Toberahoonard, Cathair Bó Sine, Co. Kerry
Co. Kerry |
Holy Sites & Wells
A concrete surround and a practical role supplying water to a farmyard are not what most people picture when they think of a holy well, yet that is the present condition of the well known as Toberahoonanara, or Tobar an Chapaill, meaning the Horse's Well, on the Dingle Peninsula in County Kerry.
It sits immediately south-west of the small settlement of Caherboshina, at the foot of the eastern slopes of Lateevemore, and to look at it now you would have little reason to suspect that it was ever anything other than a useful source of water.

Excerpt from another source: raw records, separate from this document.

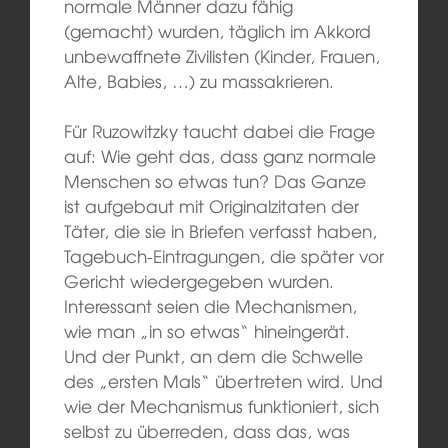
normale Männer dazu fähig
(gemacht) wurden, täglich im Akkord
unbewaffnete Zivilisten (Kinder, Frauen,
Alte, Babies, …) zu massakrieren.
Für Ruzowitzky taucht dabei die Frage
auf: Wie geht das, dass ganz normale
Menschen so etwas tun? Das Ganze
ist aufgebaut mit Originalzitaten der
Täter, die sie in Briefen verfasst haben,
Tagebuch-Eintragungen, die später vor
Gericht wiedergegeben wurden.
Interessant seien die Mechanismen,
wie man „in so etwas“ hineingerät.
Und der Punkt, an dem die Schwelle
des „ersten Mals“ übertreten wird. Und
wie der Mechanismus funktioniert, sich
selbst zu überreden, dass das, was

Holy wells were focal points of local devotion throughout Ireland, often visited on the feast day of an associated saint, with patterns of prayer, ritual circumambulation, and the leaving of votive offerings. What remains of that tradition here is described as vague, a word worth pausing on. Folklorist Caoimhín Ó Danachair noted in 1960 that some memory of former devotions clung to the site, though the details had already grown indistinct by that point. The well also carries an alternative place-name, Toberahoonanara, and the Irish Tobar an Chapaill, the Horse's Well, a name that may hint at older associations now difficult to recover. The surrounding area, Corca Dhuibhne, the Dingle Peninsula, is extraordinarily dense with early Christian and prehistoric remains, and wells of this kind were often bound up with that longer landscape of sacred geography, even when the specific devotional practices attached to them faded from living memory.